I experienced this idea of someone being in my heart when Jen and Yana left our fellowship and friendships. Zealous love opens the opportunity for profound hurt because once someone is in our hearts to live and die together, an external severing of the bond is so painful. I feel like a part of my heart was ripped out with them leaving, and yet at the same time they are still in my heart. I was significant to them and their leaving doesn’t change that. But we shouldn’t need a tragedy to feel the eternal, intimate bond we have with our friends. There are so many more people who are forever united with me
through the bond of Christian love relationships.

And there is an opportunity for great joy in such friendships. We rejoice when those we are zealous for gain their own zeal and significance, as in 2 Cor. 7:7: “and not only by his coming, but also by the comfort with which he was comforted in you, as he reported to us your longing, your mourning, your zeal for me; so that I rejoiced even more.” Such an outcome produces joy upon joy. And as a disciple’s character grows, so does their worship and thus their zeal. 2 Cor. 7:11, 12 says, “For behold what earnestness this very thing, this godly sorrow, has produced in you: what vindication of yourselves, what indignation, what fear, what longing, what zeal, what avenging of wrong! In everything you demonstrated yourselves to be innocent in the matter. So although I wrote to you, it was not for the sake of the offender nor for the sake of the one offended, but that your earnestness on our behalf might be made known to you in the sight of God.” Paul’s zeal for the Corinthians led to their repentance and righteous handling of wrong, and this led their hearts to deeper worship of God.

Here is what we all hope for our disciples: 2 Cor. 7:16: “I rejoice that in everything I have confidence in you.” But do we work zealously toward this goal of victorious love output? Can we say, as Paul did in 2 Cor. 11:2, “I am jealous for you with a godly jealousy; for I betrothed you to one husband, so that to Christ I might present you as a pure virgin”? God is jealous of us because we are rightfully His! He has substantially sacrificed for us; He is unquestionably significant to us. And when we lead someone to worship God, we betroth them to Christ as part of His church. Like parents betrothing their child, we should be jealous and zealous (both from Greek zelo, to burn with passion), to present our spiritual offspring as a pure virgin to Christ.
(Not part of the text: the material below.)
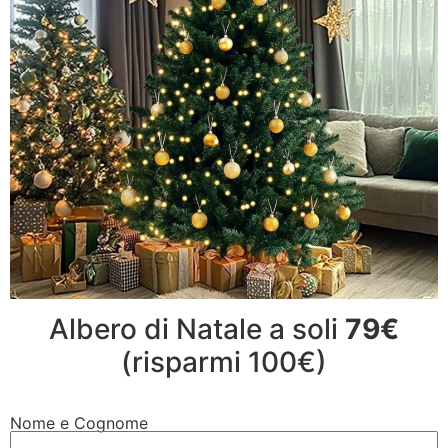
Albero di Natale a soli
79€
(risparmi 100€)
Nome e Cognome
When we zealously love a disciple or someone else, their welfare becomes more important than ours (Philippians 2:3, 4). “For we rejoice when we ourselves are weak but you are strong; this we also pray for, that you be made complete” (2 Cor. 13:9). Zeal takes a high emotional toll on us; it is simultaneously wearying and energizing to love victoriously. We may feel weak as a result of sacrifice or sin, but we still rejoice and worship God, motivated by the spiritual power growing in our disciples. This leads us to pray earnestly that God will mature and “complete” them as a result of their worship.

There are so many more verses about zeal, but one I especially like is 1 Peter 4:8: “Above all, keep fervent in your love for one another, because love covers a multitude of sins.” The zeal I’ve just described from 2 Corinthians is a goal to strive for as we worship God and let Him transform our hearts. I fall so far short of zealous sacrificial love, and yet by God’s grace I’m still building significance in people’s lives. God is most interested in our heart attitude of zeal for others. Our sin will always get in the way of perfect execution. But this verse is a beautiful and reassuring promise that if we let God grow zealous love in our hearts, He can work around and through our sinful blunders. And that brings us back to one more reason to worship and rejoice in Him.